02:30 – Adam Crewe demonstrates a shaking table model and the effects of base isolation on shaking buildings. –Here we’ve got a little shaking table and I can actually put earthquakes through that into these models. If I switch on the earthquake now you can see the tall building start to vibrate quite badly – and I’ve built into this a protection system, if I undo the base a little bit and isolate it from the ground you can see now that the ground moves underneath the building and the building stays where it is. If I reconnect it back to the ground the building starts vibrating again.”

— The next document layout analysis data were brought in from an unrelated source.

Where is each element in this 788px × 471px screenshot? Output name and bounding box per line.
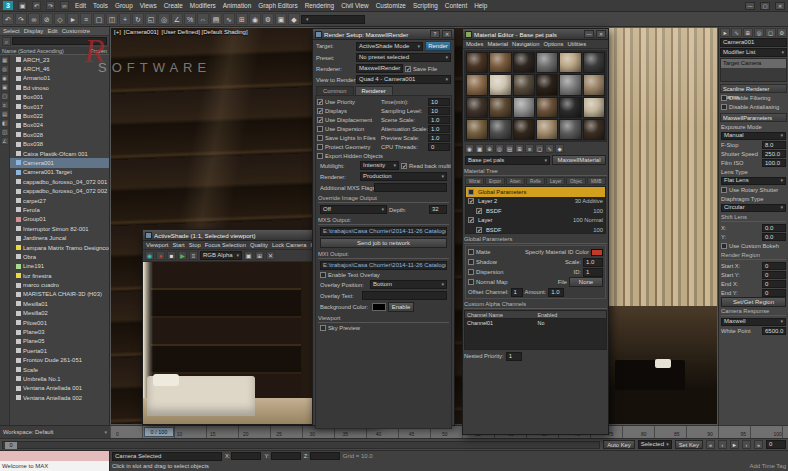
material-tree-tab[interactable]: Layer [546, 177, 565, 185]
material-editor-minimize-icon[interactable]: — [584, 30, 594, 38]
view-to-render-dropdown[interactable]: Quad 4 - Camera001 [356, 75, 451, 84]
sky-preview-checkbox[interactable]: Sky Preview [320, 325, 366, 331]
list-item[interactable]: ARCH_23 [10, 55, 109, 64]
create-tab-icon[interactable]: ► [720, 28, 730, 37]
list-item[interactable]: luz finestra [10, 271, 109, 280]
assign-material-icon[interactable]: ⊕ [485, 144, 494, 153]
frozen-column-header[interactable]: Frozen [90, 47, 107, 54]
menu-item[interactable]: Animation [222, 2, 252, 9]
activeshade-menu-item[interactable]: Viewport [146, 242, 168, 248]
menu-item[interactable]: Views [139, 2, 158, 9]
material-sample-slot[interactable] [536, 119, 558, 140]
render-button[interactable]: Render [425, 41, 451, 51]
name-column-header[interactable]: Name (Sorted Ascending) [2, 47, 64, 54]
end-y-field[interactable]: 0 [762, 289, 786, 297]
save-file-checkbox[interactable]: Save File [405, 66, 451, 72]
curve-editor-icon[interactable]: ∿ [223, 13, 235, 25]
custom-bokeh-checkbox[interactable]: Use Custom Bokeh [721, 243, 779, 249]
diaphragm-dropdown[interactable]: Circular [721, 204, 786, 212]
scene-explorer-tab[interactable]: Edit [47, 28, 57, 34]
go-to-end-icon[interactable]: » [754, 440, 763, 449]
list-item[interactable]: Bd vinoso [10, 83, 109, 92]
set-key-button[interactable]: Set Key [675, 440, 703, 449]
listener-output-pane[interactable]: Welcome to MAX [0, 461, 109, 471]
list-item[interactable]: Umbrella No.1 [10, 374, 109, 383]
menu-item[interactable]: Scripting [412, 2, 439, 9]
channel-dropdown[interactable]: RGB Alpha [200, 251, 242, 260]
materials-filter-icon[interactable]: ◧ [1, 119, 9, 127]
selection-region-icon[interactable]: ▢ [93, 13, 105, 25]
material-sample-slot[interactable] [466, 52, 488, 73]
material-sample-slot[interactable] [489, 74, 511, 95]
stack-item-target-camera[interactable]: Target Camera [721, 59, 786, 68]
render-setup-icon[interactable]: ⚙ [262, 13, 274, 25]
material-sample-slot[interactable] [536, 52, 558, 73]
selection-set-dropdown[interactable] [301, 15, 365, 24]
preset-dropdown[interactable]: No preset selected [356, 53, 451, 62]
mirror-icon[interactable]: ⇔ [197, 13, 209, 25]
iso-field[interactable]: 100.0 [762, 159, 786, 167]
put-to-library-icon[interactable]: ▣ [475, 144, 484, 153]
render-option-field[interactable]: Scene Scale:1.0 [381, 115, 450, 124]
disable-antialiasing-checkbox[interactable]: Disable Antialiasing [721, 104, 779, 110]
list-item[interactable]: Jardinera Juncal [10, 233, 109, 242]
geometry-filter-icon[interactable]: ◎ [1, 65, 9, 73]
material-tree-row[interactable]: BSDF 100 [466, 206, 605, 216]
shadow-checkbox[interactable]: Shadow [468, 259, 497, 265]
render-option-field[interactable]: Time(min):10 [381, 97, 450, 106]
material-sample-slot[interactable] [559, 52, 581, 73]
list-item[interactable]: Camera001.Target [10, 168, 109, 177]
list-item[interactable]: Box017 [10, 102, 109, 111]
list-item[interactable]: Camera001 [10, 158, 109, 167]
schematic-view-icon[interactable]: ⊞ [236, 13, 248, 25]
render-setup-tab[interactable]: Renderer [355, 86, 393, 95]
select-object-icon[interactable]: ► [67, 13, 79, 25]
time-slider[interactable]: 0 / 100 [144, 427, 174, 437]
render-option-field[interactable]: Attenuation Scale:1.0 [381, 124, 450, 133]
list-item[interactable]: Ferola [10, 205, 109, 214]
list-item[interactable]: Puerta01 [10, 346, 109, 355]
list-item[interactable]: cappadbo_fiorosso_04_072 002 [10, 186, 109, 195]
list-item[interactable]: Scafe [10, 365, 109, 374]
save-image-icon[interactable]: ▣ [244, 251, 253, 260]
modifier-list-dropdown[interactable]: Modifier List [720, 48, 787, 57]
enabled-column[interactable]: Enabled [536, 311, 607, 318]
list-item[interactable]: Ventana Antellada 001 [10, 384, 109, 393]
render-option-checkbox[interactable]: Use Displacement [317, 115, 379, 124]
track-bar[interactable]: 0 [2, 441, 600, 449]
material-sample-slot[interactable] [583, 52, 605, 73]
list-item[interactable]: MARISTELA CHAIR-3D (H03) [10, 290, 109, 299]
fstop-field[interactable]: 8.0 [762, 141, 786, 149]
list-item[interactable]: carpet27 [10, 196, 109, 205]
menu-item[interactable]: Group [114, 2, 134, 9]
window-crossing-icon[interactable]: ◫ [106, 13, 118, 25]
material-sample-slot[interactable] [559, 74, 581, 95]
multilight-dropdown[interactable]: Intensity [360, 161, 399, 170]
menu-item[interactable]: Content [444, 2, 468, 9]
get-material-icon[interactable]: ◉ [465, 144, 474, 153]
target-dropdown[interactable]: ActiveShade Mode [356, 42, 423, 51]
material-map-navigator-icon[interactable]: ∿ [545, 144, 554, 153]
scene-search-input[interactable] [12, 37, 107, 45]
list-item[interactable]: Ventana Antellada 002 [10, 393, 109, 402]
render-option-checkbox[interactable]: Use Dispersion [317, 124, 379, 133]
select-and-rotate-icon[interactable]: ↻ [132, 13, 144, 25]
channel-name-column[interactable]: Channel Name [465, 311, 536, 318]
normal-map-file-button[interactable]: None [569, 277, 603, 287]
current-frame-marker[interactable]: 0 [5, 442, 17, 449]
menu-item[interactable]: Graph Editors [257, 2, 298, 9]
material-tree-row[interactable]: Layer 100 Normal [466, 216, 605, 226]
clear-icon[interactable]: ✕ [266, 251, 275, 260]
y-coordinate-field[interactable] [271, 452, 301, 460]
normal-map-checkbox[interactable]: Normal Map [468, 279, 508, 285]
render-setup-close-icon[interactable]: ✕ [442, 30, 452, 38]
matte-checkbox[interactable]: Matte [468, 249, 491, 255]
enable-button[interactable]: Enable [388, 302, 414, 312]
render-option-field[interactable]: Preview Scale:1.0 [381, 133, 450, 142]
display-tab-icon[interactable]: ▢ [765, 28, 775, 37]
background-color-swatch[interactable] [372, 303, 386, 311]
material-sample-slot[interactable] [513, 74, 535, 95]
material-sample-slot[interactable] [466, 97, 488, 118]
exposure-mode-dropdown[interactable]: Manual [721, 132, 786, 140]
activeshade-menu-item[interactable]: Focus Selection [205, 242, 246, 248]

03:04            Researcher in testing Laboratory
                      Researcher’s face reflected in computer screen
                      Wider of above
                      Tower model sinking into sand on shaking table 

Guide voice: A good understanding of the dynamics of all structures is essential in designing buildings to withstand earthquakes – the more scientists understand the effect of earthquakes on a wide range of structures the more likely they are to develop and design new protection systems, reducing economic impact and, most importantly, saving lives.

03:24  SOT: Dr. Vince Coveney: “My dream, if you like, is to have large areas of buildings isolated against earthquakes using various base isolation techniques, so that you have a whole community on a platform and that platform is isolated against earthquakes by base isolation techniques.”

03:47  SOT: Dr. Adam Crewe: “I’m very optimistic about the future of earthquake engineering, we’re already doing very well protecting new buildings and I’m sure that 10 or 20 years down the line we’ll have developed the technologies to protect these older, less well built buildings.”          

04:04  James Brownjohn, Professor of Structural Engineering, University of Plymouth -I believe one of the areas we should be focusing on more and more in the future is the protection of low cost dwelling houses because there is a huge loss of life involved and it’s a relatively small investment.”

04:17            End of cut piece.

Additional Material

These two stories (Fear of a Fat Future and Surviving Earthquakes) are drawn from presentations at the BA (British Association for the Advancement of Science) Festival of Science, held in the city of Exeter from the 4th – 11th Sept. 2004.

This additional material is a series of shots from the Festival showing signage, visitors to the event and a lecture in progress.

Duration of Additional material – 01.00 mins.